Cristian David Gutiérrez Martínez / cristian.gutierrez@upb.edu.co


Desde el 28 de abril, decenas de fotógrafos han salido a las calles para registrar los hechos que se desarrollan en el marco del Paro Nacional, sus registros fotográficos son elementos fundamentales para entender el ambiente caótico que vivimos. ¿Cuál es el papel del fotoperiodismo en las protestas? ¿Qué anima a los fotógrafos a realizar su labor? ¿Qué problemáticas enfrentan los fotoperiodistas por estos días?

Cuando el ambiente en las calles es tenso y las noticias falsas abundan en las redes, los registros fotográficos se hacen claves para entender lo que ocurre. Desde el 28 de abril, las protestas contra decisiones gubernamentales han generado choques con fuerzas del Estado y otros grupos, que derivaron en caos y desinformación. Con el ánimo de mostrar en detalle lo que ocurre, decenas de personas se vuelcan a las calles con cámaras, la mayoría de las cuales cabe en los bolsillo de quienes asumen el papel de periodistas.

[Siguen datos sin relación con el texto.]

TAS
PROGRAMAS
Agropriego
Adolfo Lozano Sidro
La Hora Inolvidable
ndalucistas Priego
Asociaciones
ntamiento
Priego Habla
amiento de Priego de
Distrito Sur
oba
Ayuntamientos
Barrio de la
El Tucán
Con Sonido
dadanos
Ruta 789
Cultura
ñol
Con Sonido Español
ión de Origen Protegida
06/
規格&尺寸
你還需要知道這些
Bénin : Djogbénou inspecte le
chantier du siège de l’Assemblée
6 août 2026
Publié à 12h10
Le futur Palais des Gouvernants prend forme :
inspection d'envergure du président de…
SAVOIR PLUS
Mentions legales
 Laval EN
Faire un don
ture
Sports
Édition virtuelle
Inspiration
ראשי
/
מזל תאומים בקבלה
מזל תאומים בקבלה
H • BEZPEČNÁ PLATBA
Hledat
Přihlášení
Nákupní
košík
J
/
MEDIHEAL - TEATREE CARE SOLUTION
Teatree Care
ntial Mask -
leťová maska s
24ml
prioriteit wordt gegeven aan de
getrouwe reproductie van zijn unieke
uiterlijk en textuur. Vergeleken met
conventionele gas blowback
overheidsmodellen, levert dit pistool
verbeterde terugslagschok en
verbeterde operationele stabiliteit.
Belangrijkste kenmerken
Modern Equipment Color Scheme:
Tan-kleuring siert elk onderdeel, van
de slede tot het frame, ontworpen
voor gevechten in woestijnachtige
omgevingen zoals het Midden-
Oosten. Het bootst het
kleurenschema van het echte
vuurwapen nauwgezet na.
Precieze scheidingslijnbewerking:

El fotoperiodismo surgió en 1880, cuando el Daily Graphic de Nueva York comenzó a utilizar fotografías en el periódico. Desde entonces, la imagen se ha convertido en un elemento fundamental para entender los hechos que se presentan, al punto que hoy se pueden encontrar reportajes conformados enteramente por imágenes, casi sin necesidad de palabras para ilustrar la realidad.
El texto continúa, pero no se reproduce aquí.